LGBTQIA+ art blog #8: Shanon Shah

Shanon Shah is the national coordinator of Faith for the Climate and the author of The Making of a Gay Muslim: Religion, Sexuality and Identity in Malaysia and Britain. He is also part of the Waterloo Festival’s programme committee and sings in the St John’s choir during Sunday service.


There’s something about theatre and its capacity to deepen discussions about social justice that has always gripped me. I had goose-bumps when I first saw live productions of Henrik Ibsen’s A Doll’s House and Arthur Miller’s The Crucible. And the impact of reading Lorraine Hansberry’s A Raisin in the Sun (about the Civil Rights era), Anna Deavere Smith’s Twilight: Los Angeles 1992 (about the riots that followed police brutality against Rodney King) and Wole Soyinka’s Death and the King’s Horseman (about British colonialism in Nigeria), has stayed with me over the years.

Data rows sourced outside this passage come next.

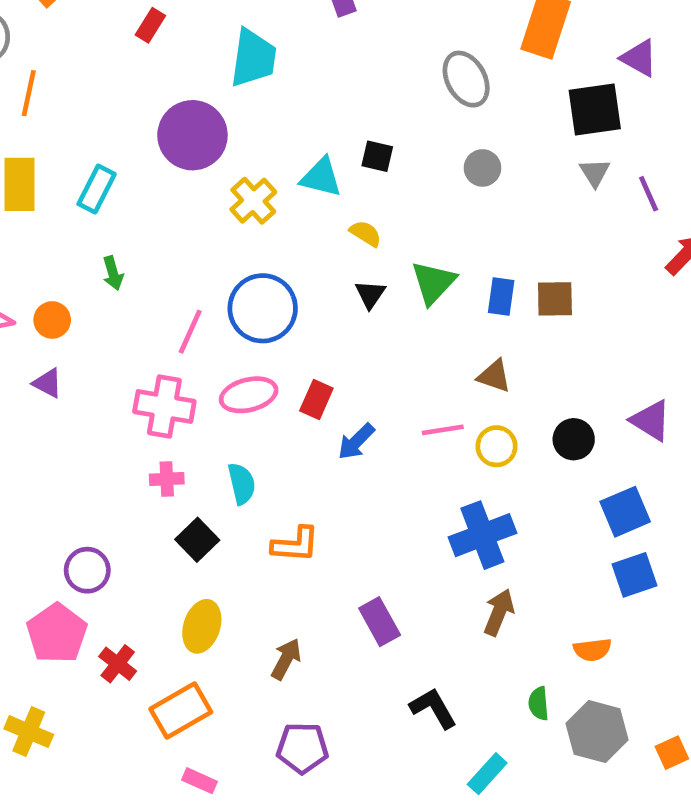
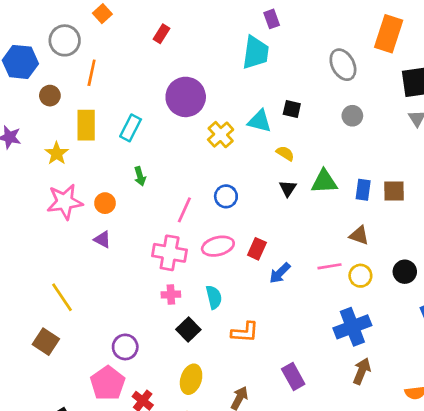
cyan trapezoid: (253, 58) -> (256, 53), moved
green triangle: (433, 283) -> (324, 182), turned 44
blue circle: (263, 308) -> (226, 196), size x0.6

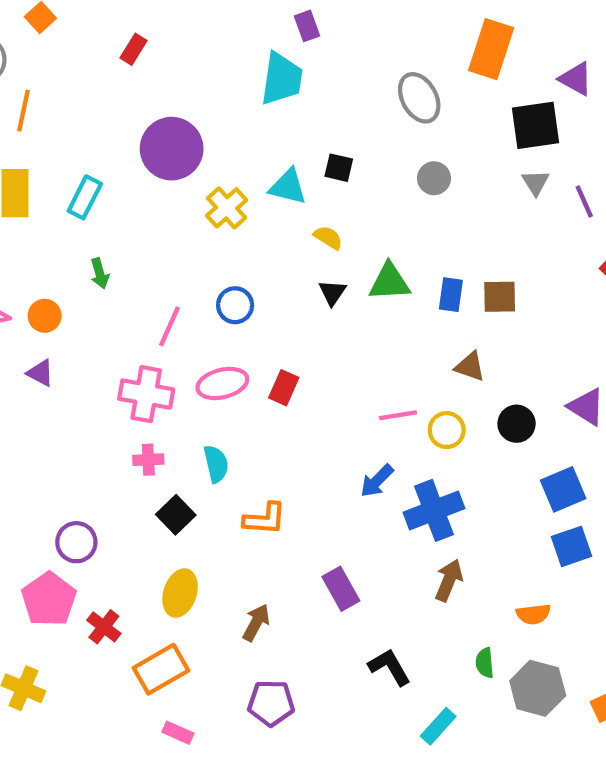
brown triangle: (359, 235) -> (470, 367), moved
blue arrow: (280, 273) -> (377, 481), moved

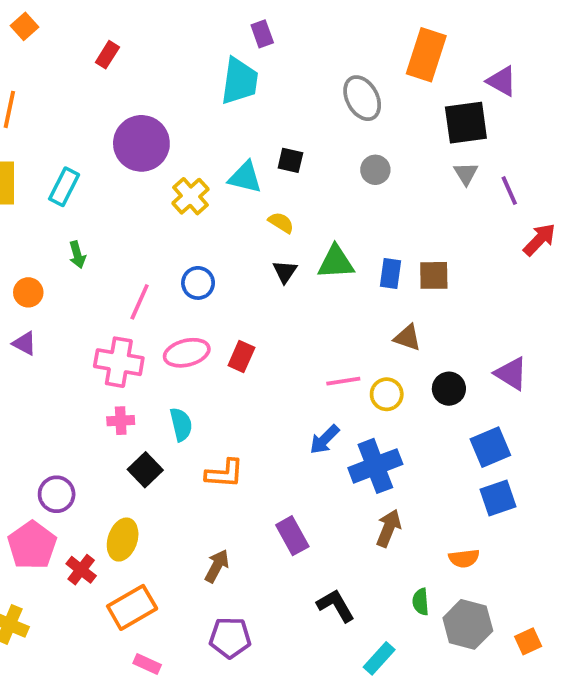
yellow ellipse: (180, 593) -> (123, 540), moved

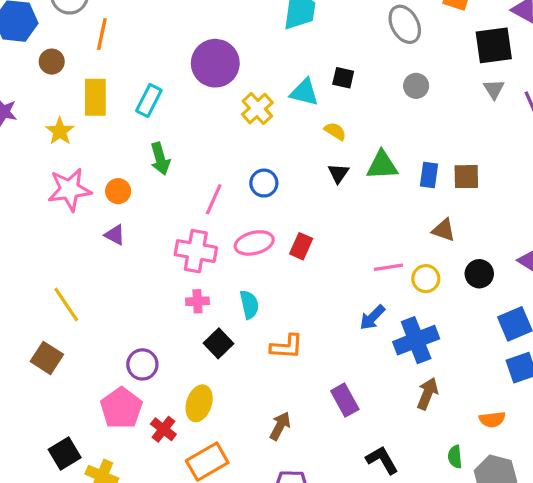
green arrow: (77, 255) -> (160, 159), size x1.4

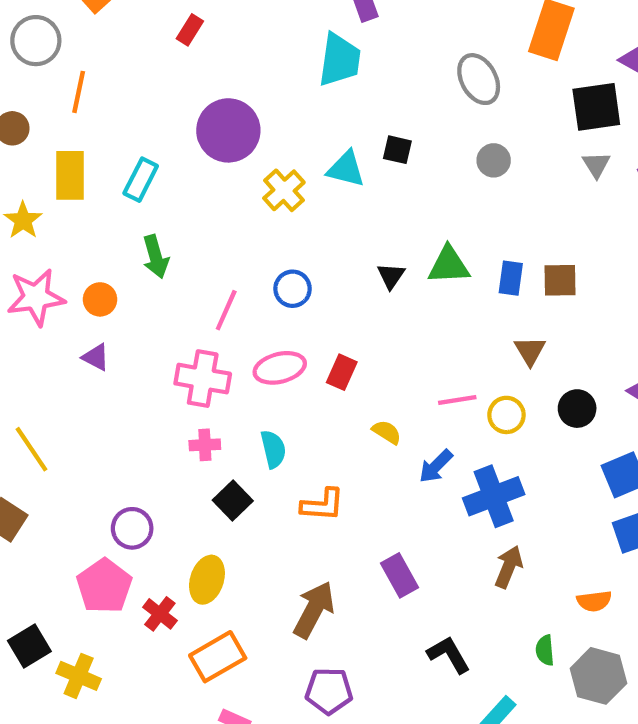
yellow semicircle: (335, 131) -> (387, 432), moved
brown triangle: (444, 230) -> (530, 351), turned 40
brown arrow: (280, 426) -> (314, 610), size x1.5

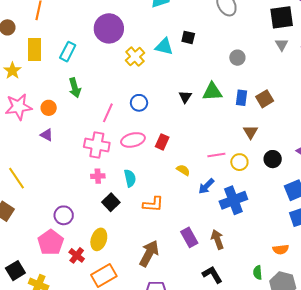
gray circle: (494, 160) -> (237, 58), moved
brown square: (560, 280) -> (265, 99), turned -30
brown arrow: (509, 567) -> (217, 239), moved, turned -42

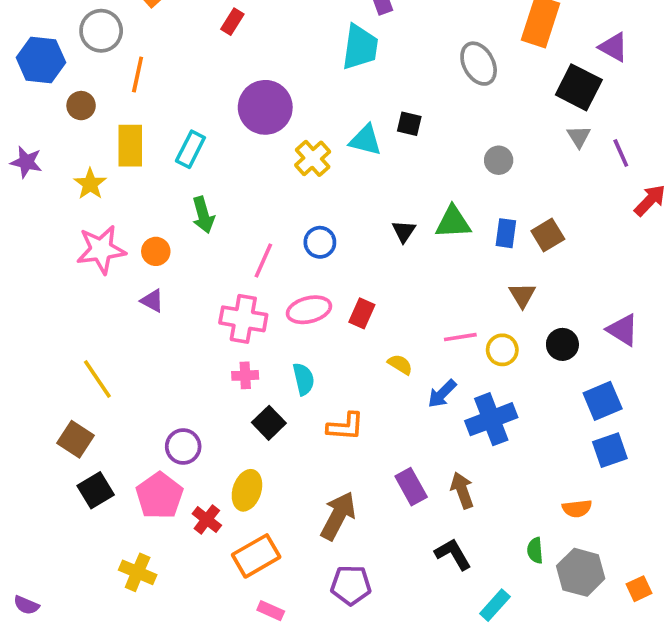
black square: (282, 17) -> (579, 87), turned 35
black square: (15, 271) -> (96, 490), moved

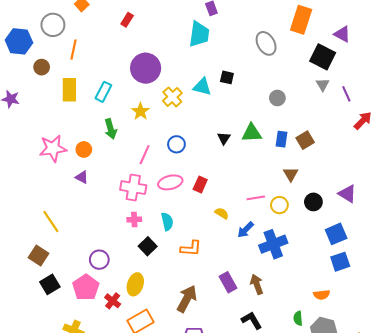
yellow star: (90, 184) -> (140, 111), moved

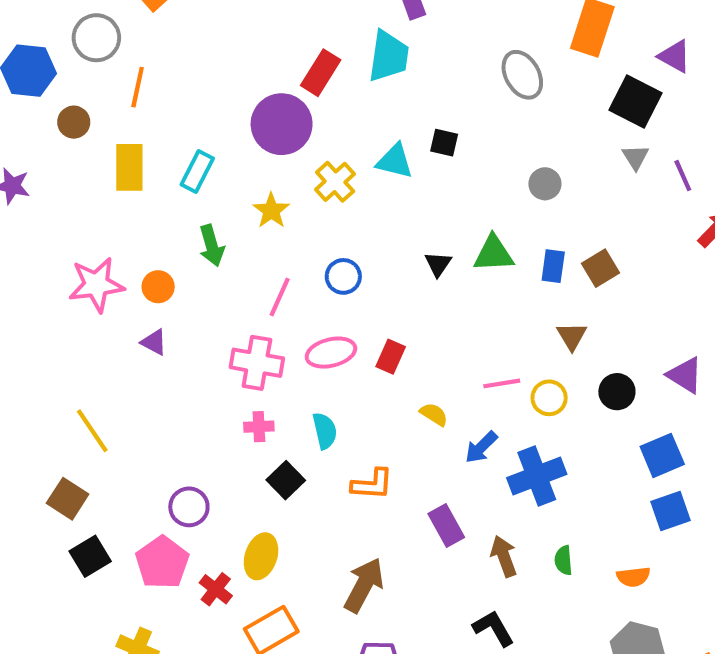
red rectangle: (127, 20) -> (321, 73), moved, size x1.5
purple rectangle: (228, 282) -> (446, 525), moved
green semicircle: (298, 318) -> (563, 560), moved

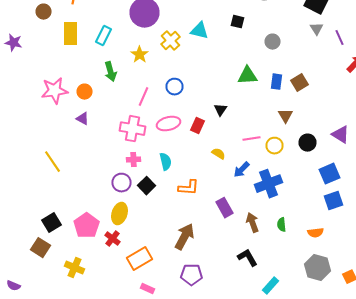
black square: (444, 143) -> (238, 22), moved
black triangle: (438, 264) -> (220, 110), moved
brown square: (68, 499) -> (40, 248), moved
purple circle: (189, 507) -> (122, 183), moved
yellow ellipse: (261, 556) -> (120, 214), moved

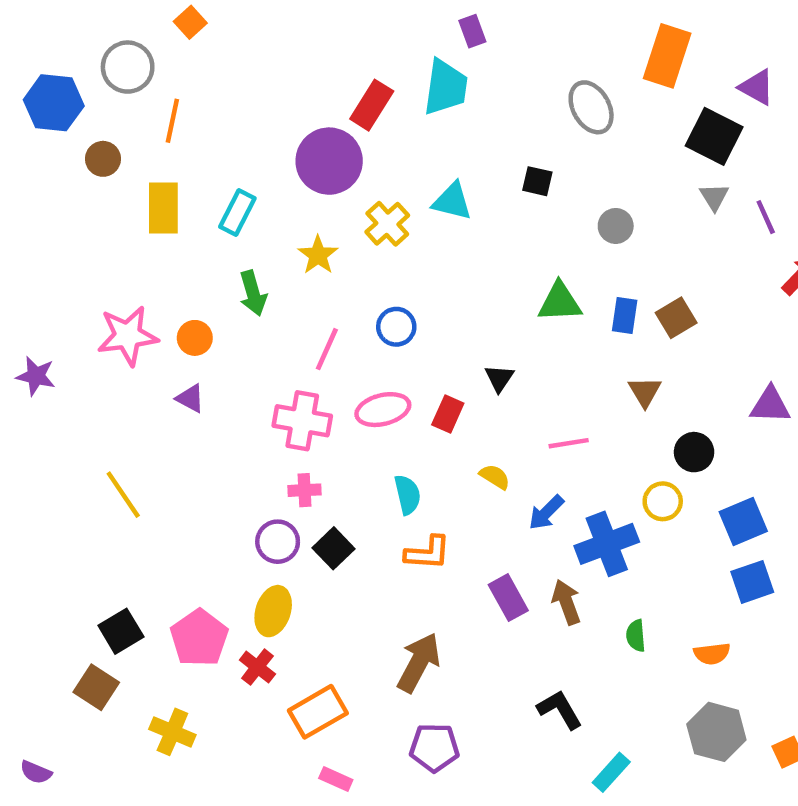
purple star: (14, 43) -> (36, 376), moved
purple triangle: (340, 135) -> (770, 405), moved, turned -30
yellow circle: (274, 146) -> (663, 501), moved
cyan semicircle: (166, 162) -> (407, 495), moved
brown arrow: (252, 223) -> (566, 602), moved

In my own work on LGBTQ+ issues, I’ve addressed social justice as a singer-songwriter, activist, journalist, academic sociologist, and playwright. My first full-length play, Air Con, addressed homophobia and transphobia in an all-boys boarding school in Malaysia. It was a surprise box-office hit and earned several accolades, including Best Malay Script at the 7th Boh Cameronian Arts Awards.

Not all art is created equal, though. Since Air Con, I’ve come across numerous atrocious attempts to tell the “Islam and homosexuality” story here in Britain and elsewhere. In fact, there have been copious, insipid storylines about Islam, full stop – on stage, cinema and television. These stories especially fall flat when they attempt to expose supposedly hard-hitting truths about Islam and Muslims by recycling tired anti-Muslim tropes.

Not so with The Funeral Director by Iman Qureishi. Winner of the 2018 Papatango New Writing Prize, the play begins with a distraught gay English man asking a Muslim funeral parlour to help bury his Muslim partner, who recently committed suicide. The funeral director declines, and what follows is an unflinching look at how the resulting furore puts each of the characters through hell. No spoilers, but what makes this play special is that every character is fully realised – from the grieving gay spouse to the Muslim couple and their conflicted lawyer.

I watched this at Southwark Playhouse with my beloved, Giles, and a devout, straight Muslim friend, Uzma. By the end of the first act, all three of us were in floods of tears. Never had Uzma and I seen a play that expressed our deepest hurts and frustrations as Muslims whilst also respecting all that we held dear about Islam. The Funeral Director expanded my faith in the potential of theatre to showcase difficult stories without becoming preachy and without dumbing down much-needed social analysis.

 

As part of Pride Month 2020, Crossbeam and Waterloo Festival are presenting a blog, featuring LGBTQIA+ artists and those who hold LGBTQIA+ art dear to them.


Josh Mock, curating the series, writes:

It is my hope that by sharing the stories of diverse artists, we can appreciate and celebrate all those who strive to use art as a vehicle for LGBTQIA+ inclusion, activism, and advocacy.”